EXERCISE PROMPT => Give again the line that contains "mich bei allen" and every line after it to the end of the records. Keep them exactly as they are and add nothing.

[Saved data entries]
_ _ _ _ _ _ _

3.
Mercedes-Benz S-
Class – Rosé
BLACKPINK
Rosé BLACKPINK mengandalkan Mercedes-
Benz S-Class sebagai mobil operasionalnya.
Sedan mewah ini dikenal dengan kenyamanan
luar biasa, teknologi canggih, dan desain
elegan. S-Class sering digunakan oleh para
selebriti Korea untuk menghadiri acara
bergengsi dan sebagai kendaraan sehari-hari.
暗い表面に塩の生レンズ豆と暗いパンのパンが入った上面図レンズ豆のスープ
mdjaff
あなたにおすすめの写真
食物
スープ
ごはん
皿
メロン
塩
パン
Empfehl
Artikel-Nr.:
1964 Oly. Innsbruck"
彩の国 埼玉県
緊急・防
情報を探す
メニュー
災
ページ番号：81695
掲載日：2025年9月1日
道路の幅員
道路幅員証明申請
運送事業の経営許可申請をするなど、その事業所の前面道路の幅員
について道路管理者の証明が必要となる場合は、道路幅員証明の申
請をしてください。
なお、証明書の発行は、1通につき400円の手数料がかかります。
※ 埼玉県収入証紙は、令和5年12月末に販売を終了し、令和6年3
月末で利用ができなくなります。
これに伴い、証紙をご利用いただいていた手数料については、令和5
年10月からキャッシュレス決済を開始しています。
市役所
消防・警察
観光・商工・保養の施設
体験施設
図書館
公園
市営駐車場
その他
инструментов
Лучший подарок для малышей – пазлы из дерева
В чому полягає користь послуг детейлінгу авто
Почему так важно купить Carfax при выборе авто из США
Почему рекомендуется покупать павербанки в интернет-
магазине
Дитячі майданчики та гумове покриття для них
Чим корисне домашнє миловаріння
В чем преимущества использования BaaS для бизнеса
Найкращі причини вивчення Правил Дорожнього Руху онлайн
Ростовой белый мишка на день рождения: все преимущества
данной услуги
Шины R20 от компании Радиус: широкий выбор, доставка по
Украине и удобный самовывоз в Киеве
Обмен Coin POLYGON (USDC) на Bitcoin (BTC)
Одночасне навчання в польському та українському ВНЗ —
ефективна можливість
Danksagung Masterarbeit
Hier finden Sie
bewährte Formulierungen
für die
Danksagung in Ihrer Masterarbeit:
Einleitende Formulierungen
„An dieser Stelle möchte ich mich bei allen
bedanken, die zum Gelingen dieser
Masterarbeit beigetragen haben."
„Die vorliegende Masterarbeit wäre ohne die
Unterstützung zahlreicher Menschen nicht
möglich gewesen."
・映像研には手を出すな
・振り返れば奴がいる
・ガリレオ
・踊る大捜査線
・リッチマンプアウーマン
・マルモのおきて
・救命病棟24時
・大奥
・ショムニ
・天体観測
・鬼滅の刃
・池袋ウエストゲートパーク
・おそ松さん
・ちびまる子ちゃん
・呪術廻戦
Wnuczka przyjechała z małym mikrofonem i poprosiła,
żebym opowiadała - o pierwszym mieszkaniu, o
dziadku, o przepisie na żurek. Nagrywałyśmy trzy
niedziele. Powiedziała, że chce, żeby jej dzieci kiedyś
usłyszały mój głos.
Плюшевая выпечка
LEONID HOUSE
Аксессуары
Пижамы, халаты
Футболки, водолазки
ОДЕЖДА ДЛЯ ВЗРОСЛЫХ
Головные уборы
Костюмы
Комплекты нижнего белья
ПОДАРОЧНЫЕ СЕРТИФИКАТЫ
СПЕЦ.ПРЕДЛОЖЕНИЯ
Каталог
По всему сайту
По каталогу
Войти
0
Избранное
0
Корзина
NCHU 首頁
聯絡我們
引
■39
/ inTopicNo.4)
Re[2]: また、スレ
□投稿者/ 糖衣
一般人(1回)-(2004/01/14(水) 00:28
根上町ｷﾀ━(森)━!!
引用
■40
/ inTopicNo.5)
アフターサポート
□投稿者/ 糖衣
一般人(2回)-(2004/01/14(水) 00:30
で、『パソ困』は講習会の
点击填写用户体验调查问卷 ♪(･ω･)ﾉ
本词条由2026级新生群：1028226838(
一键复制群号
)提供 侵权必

_ _ _ _ _ _ _

FINAL ANSWER =>
„An dieser Stelle möchte ich mich bei allen
bedanken, die zum Gelingen dieser
Masterarbeit beigetragen haben."
„Die vorliegende Masterarbeit wäre ohne die
Unterstützung zahlreicher Menschen nicht
möglich gewesen."
・映像研には手を出すな
・振り返れば奴がいる
・ガリレオ
・踊る大捜査線
・リッチマンプアウーマン
・マルモのおきて
・救命病棟24時
・大奥
・ショムニ
・天体観測
・鬼滅の刃
・池袋ウエストゲートパーク
・おそ松さん
・ちびまる子ちゃん
・呪術廻戦
Wnuczka przyjechała z małym mikrofonem i poprosiła,
żebym opowiadała - o pierwszym mieszkaniu, o
dziadku, o przepisie na żurek. Nagrywałyśmy trzy
niedziele. Powiedziała, że chce, żeby jej dzieci kiedyś
usłyszały mój głos.
Плюшевая выпечка
LEONID HOUSE
Аксессуары
Пижамы, халаты
Футболки, водолазки
ОДЕЖДА ДЛЯ ВЗРОСЛЫХ
Головные уборы
Костюмы
Комплекты нижнего белья
ПОДАРОЧНЫЕ СЕРТИФИКАТЫ
СПЕЦ.ПРЕДЛОЖЕНИЯ
Каталог
По всему сайту
По каталогу
Войти
0
Избранное
0
Корзина
NCHU 首頁
聯絡我們
引
■39
/ inTopicNo.4)
Re[2]: また、スレ
□投稿者/ 糖衣
一般人(1回)-(2004/01/14(水) 00:28
根上町ｷﾀ━(森)━!!
引用
■40
/ inTopicNo.5)
アフターサポート
□投稿者/ 糖衣
一般人(2回)-(2004/01/14(水) 00:30
で、『パソ困』は講習会の
点击填写用户体验调查问卷 ♪(･ω･)ﾉ
本词条由2026级新生群：1028226838(
一键复制群号
)提供 侵权必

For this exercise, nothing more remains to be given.